■ Exercise instructions:
Where a line of the records contains the word "Pays", show that line.
┄┄┄┄┄┄┄┄┄┄
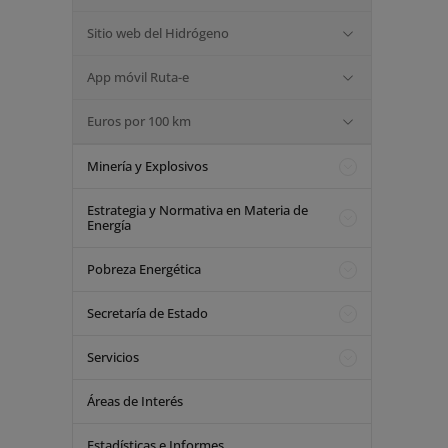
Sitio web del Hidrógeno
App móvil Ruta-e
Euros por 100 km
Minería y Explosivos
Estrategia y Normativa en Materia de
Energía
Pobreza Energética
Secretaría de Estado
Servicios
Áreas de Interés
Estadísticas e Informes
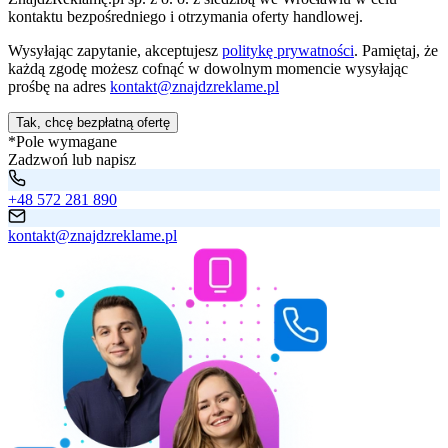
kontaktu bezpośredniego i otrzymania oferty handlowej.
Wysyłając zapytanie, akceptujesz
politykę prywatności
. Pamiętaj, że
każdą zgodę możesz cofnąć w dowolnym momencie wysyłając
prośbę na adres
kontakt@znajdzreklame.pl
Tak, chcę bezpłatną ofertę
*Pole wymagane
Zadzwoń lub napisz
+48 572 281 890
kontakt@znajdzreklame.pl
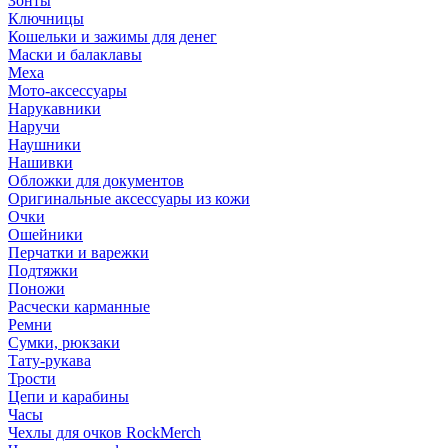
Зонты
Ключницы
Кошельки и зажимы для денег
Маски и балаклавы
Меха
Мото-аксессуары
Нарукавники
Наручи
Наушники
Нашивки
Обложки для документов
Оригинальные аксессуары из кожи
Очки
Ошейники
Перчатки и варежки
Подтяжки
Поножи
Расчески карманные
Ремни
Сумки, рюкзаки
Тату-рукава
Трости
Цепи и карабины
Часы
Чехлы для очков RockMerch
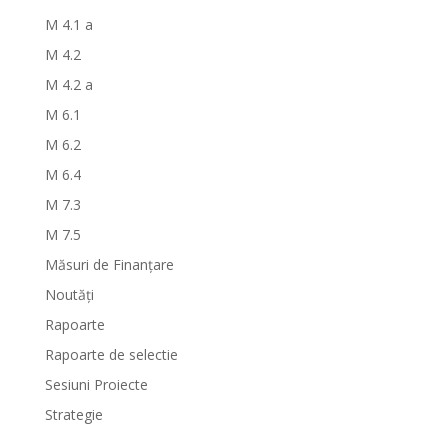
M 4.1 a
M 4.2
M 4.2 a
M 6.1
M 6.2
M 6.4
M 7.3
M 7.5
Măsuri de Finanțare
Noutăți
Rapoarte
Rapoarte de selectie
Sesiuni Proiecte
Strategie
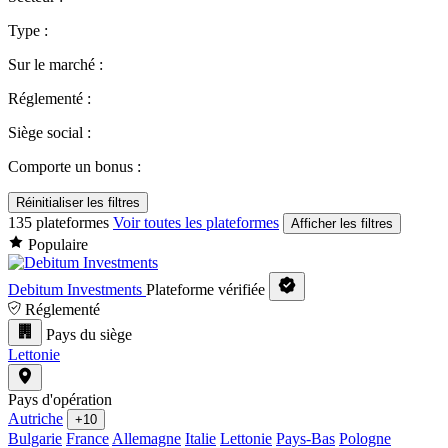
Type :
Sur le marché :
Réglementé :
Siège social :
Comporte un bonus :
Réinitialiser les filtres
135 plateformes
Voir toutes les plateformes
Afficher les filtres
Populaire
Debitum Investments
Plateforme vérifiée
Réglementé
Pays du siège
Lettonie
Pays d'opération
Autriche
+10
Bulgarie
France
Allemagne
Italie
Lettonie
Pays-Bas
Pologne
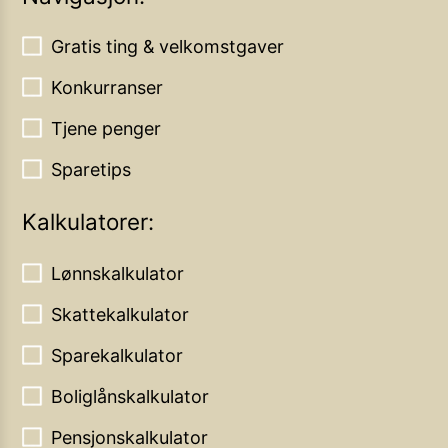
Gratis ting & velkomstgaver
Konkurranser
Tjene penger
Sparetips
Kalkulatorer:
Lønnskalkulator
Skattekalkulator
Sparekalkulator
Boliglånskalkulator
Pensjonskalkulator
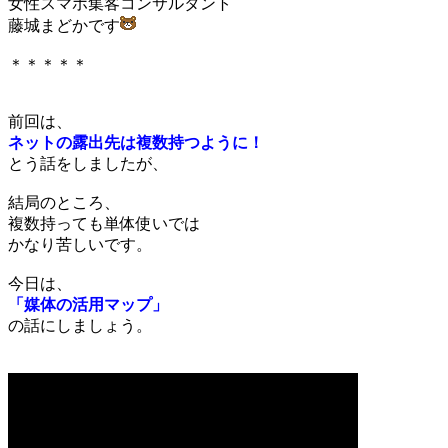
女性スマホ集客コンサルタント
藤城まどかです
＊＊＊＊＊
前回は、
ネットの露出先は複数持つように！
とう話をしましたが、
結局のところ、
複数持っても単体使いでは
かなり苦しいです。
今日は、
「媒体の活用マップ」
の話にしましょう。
┄┄┄┄┄┄┄┄┄┄
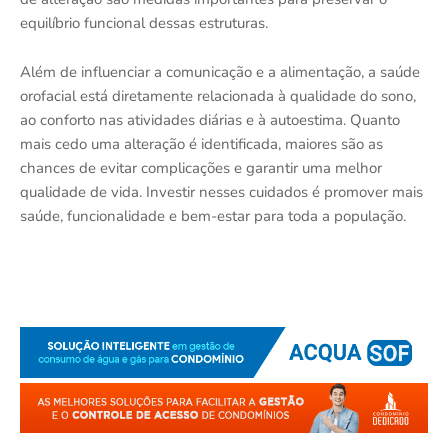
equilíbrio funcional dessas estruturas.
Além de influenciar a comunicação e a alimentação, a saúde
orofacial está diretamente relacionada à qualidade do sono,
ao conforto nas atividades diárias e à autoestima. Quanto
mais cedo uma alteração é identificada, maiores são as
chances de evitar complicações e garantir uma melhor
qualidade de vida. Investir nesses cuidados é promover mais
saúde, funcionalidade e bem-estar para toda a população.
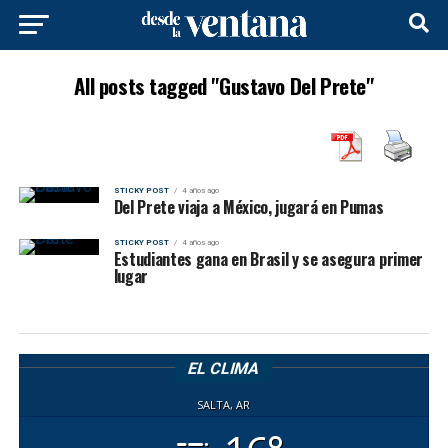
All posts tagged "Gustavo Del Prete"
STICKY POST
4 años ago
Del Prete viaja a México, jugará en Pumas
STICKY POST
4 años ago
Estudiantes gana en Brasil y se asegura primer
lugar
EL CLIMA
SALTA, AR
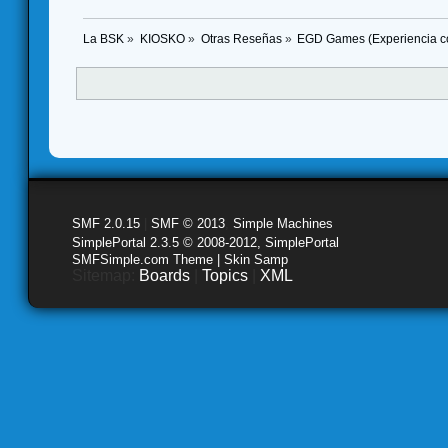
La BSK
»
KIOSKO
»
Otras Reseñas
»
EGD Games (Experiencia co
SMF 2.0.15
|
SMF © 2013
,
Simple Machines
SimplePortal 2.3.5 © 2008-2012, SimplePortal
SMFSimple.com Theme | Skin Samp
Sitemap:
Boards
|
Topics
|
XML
┄┄┄┄┄┄┄┄┄┄
■ Worked solution:
Pays du siège
Pays d'opération
Pays-Bas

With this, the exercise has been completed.